The firm closed its 12th fund in September 2016, with $7.6 billion. Thoma Bravo raised $12.6 billion for its 13th fund, which was announced in January 2019. It raised $17.8 billion for its 14th fund which launched in October 2020. In December 2022, it raised $24.3 billion for its 15th fund, which Preqin called the largest tech-focused buyout fund raised by an independent private-equity firm.

In 2017, the firm launched a private credit platform, which focuses on investments in software and technology companies.

The company moved its operations to Miami, Florida, at the end of 2020.

In June 2023, Private Equity International placed Thoma Bravo fourth on the PEI 300 ranking of the largest private equity firms.

In February 2024, Fortune published an analysis of the top ten private equity investors in tech of 2021 by amount invested. Thoma Bravo made the highest number of acquisitions valued at over $58 billion that year, at a time when tech valuations peaked before the market correction in 2022. Two of Thoma Bravo's most recent 14th and 15th funds were among the lowest performing funds in Fortunes list, posting an internal rate of return of 4% and −2% respectively, while the 13th fund saw some big exits and was among the highest on the list with 27%.

In June 2025, Thoma Bravo was ranked fourth on Private Equity International's PEI 300 ranking.
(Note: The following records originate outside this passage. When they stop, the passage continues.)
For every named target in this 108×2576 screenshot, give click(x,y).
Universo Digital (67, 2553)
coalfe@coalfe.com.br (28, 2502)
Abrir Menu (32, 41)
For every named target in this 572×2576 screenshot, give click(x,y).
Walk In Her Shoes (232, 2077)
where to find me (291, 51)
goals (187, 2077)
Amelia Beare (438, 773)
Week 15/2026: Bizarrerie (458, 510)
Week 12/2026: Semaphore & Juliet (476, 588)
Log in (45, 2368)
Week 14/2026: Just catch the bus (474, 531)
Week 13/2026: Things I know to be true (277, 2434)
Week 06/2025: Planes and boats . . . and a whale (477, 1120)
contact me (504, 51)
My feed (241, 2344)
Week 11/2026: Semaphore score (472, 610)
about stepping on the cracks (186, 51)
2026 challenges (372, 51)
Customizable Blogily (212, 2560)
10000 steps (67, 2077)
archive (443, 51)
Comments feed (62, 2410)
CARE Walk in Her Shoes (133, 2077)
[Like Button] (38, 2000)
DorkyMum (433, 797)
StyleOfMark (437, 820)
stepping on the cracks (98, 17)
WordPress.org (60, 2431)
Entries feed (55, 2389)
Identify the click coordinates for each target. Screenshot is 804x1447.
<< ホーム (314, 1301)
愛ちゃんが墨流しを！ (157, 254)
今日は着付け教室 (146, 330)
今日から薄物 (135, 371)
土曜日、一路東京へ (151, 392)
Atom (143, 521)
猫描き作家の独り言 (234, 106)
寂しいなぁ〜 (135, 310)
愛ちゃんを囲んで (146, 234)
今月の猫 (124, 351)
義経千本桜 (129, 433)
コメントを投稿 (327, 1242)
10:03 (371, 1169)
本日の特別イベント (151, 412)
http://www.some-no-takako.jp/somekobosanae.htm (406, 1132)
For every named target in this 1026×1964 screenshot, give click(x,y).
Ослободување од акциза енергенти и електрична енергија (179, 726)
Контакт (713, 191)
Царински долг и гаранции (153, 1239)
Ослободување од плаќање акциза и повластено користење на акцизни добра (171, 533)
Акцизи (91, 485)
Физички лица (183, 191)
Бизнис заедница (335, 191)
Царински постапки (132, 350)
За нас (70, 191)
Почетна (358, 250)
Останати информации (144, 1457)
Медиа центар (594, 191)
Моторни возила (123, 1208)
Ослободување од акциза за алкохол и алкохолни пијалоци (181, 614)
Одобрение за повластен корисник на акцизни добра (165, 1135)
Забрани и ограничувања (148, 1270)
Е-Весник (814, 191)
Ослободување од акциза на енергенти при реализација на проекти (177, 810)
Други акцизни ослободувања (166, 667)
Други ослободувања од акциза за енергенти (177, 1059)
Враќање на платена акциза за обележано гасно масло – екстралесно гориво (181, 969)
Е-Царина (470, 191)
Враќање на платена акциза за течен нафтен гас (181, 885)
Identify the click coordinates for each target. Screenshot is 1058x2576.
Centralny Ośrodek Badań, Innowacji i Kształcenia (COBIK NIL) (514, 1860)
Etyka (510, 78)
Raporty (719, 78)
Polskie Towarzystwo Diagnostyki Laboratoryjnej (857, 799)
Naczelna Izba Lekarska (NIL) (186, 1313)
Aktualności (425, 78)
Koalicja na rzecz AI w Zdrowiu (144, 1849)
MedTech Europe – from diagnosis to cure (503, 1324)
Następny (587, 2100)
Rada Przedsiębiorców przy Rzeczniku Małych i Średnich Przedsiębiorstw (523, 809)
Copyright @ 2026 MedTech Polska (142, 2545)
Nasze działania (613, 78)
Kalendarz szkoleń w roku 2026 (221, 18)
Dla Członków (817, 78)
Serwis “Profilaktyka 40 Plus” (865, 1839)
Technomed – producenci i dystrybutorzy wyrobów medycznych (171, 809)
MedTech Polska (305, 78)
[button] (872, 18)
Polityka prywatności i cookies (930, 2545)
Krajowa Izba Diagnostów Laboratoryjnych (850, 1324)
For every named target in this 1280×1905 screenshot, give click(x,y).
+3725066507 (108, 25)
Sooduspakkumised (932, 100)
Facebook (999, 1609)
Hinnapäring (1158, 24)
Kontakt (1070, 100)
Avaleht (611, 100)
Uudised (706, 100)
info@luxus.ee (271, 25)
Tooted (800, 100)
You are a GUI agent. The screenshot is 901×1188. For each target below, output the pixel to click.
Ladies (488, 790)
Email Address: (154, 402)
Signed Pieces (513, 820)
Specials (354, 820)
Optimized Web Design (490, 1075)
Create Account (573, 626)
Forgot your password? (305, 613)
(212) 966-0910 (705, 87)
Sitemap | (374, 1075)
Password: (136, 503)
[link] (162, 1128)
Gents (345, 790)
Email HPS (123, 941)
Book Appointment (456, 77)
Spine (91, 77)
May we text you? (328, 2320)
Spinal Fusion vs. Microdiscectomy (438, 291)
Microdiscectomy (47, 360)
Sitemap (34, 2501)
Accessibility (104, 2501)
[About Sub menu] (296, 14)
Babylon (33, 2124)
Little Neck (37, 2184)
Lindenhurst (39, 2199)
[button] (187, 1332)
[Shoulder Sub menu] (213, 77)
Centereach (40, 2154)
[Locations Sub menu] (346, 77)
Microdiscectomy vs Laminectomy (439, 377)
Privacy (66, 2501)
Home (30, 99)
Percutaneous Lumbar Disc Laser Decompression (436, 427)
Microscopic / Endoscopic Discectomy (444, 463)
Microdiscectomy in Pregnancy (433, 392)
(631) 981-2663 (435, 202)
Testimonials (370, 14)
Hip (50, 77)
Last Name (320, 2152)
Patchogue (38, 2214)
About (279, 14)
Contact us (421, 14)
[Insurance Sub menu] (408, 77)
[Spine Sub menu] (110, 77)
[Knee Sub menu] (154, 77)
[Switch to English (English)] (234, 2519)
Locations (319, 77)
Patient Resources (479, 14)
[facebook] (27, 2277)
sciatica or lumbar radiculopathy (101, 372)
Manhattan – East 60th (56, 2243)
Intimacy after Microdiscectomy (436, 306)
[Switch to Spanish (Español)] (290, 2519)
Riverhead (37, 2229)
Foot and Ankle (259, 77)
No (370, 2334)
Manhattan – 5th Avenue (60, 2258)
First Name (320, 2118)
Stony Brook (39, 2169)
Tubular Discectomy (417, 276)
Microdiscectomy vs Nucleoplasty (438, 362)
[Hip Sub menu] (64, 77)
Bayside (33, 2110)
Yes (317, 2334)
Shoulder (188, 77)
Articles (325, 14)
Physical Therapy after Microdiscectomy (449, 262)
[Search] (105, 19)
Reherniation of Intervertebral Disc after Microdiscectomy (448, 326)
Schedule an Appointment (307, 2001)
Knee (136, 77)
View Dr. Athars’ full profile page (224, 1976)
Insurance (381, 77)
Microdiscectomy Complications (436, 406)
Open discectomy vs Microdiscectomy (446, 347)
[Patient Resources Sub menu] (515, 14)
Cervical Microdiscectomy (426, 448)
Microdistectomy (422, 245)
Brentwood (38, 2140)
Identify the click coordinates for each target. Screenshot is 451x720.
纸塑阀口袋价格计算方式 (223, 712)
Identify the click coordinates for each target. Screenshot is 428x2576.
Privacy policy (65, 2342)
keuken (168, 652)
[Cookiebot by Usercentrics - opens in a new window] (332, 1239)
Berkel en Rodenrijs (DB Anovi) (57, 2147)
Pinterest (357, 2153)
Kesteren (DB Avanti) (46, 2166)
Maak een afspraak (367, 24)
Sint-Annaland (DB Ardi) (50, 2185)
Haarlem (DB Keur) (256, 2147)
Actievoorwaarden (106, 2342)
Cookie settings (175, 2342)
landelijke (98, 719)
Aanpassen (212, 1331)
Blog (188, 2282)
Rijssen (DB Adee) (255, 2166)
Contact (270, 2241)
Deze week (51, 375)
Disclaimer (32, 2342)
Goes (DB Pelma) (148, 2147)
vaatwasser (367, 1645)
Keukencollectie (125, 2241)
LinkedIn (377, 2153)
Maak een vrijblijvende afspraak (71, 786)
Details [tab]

That same month, Thoma Bravo announced the completion of fundraising for its buyout funds totaling more than $34.4 billion in fund commitments, which Private Equity International called "one of the largest buyout funds in history." This included Thoma Bravo Fund XVI, a $24.3 billion fund, Thoma Bravo Discover Fund V, an $8.1 billion fund, and the firm's first dedicated Europe Fund, with approximately €1.8 billion in capital commitments. Each fund exceeded its target.

In June 2026, Thoma Bravo lost control of customer-experience software company Medallia after a restructuring transferred ownership to a consortium led by Blackstone, Apollo Global Management, and HHR. Thoma Bravo had acquired Medallia for approximately $6.4 billion in 2021, and its roughly $5 billion equity investment was effectively wiped out in the restructuring. The new owners provided $150 million to reduce Medallia's debt.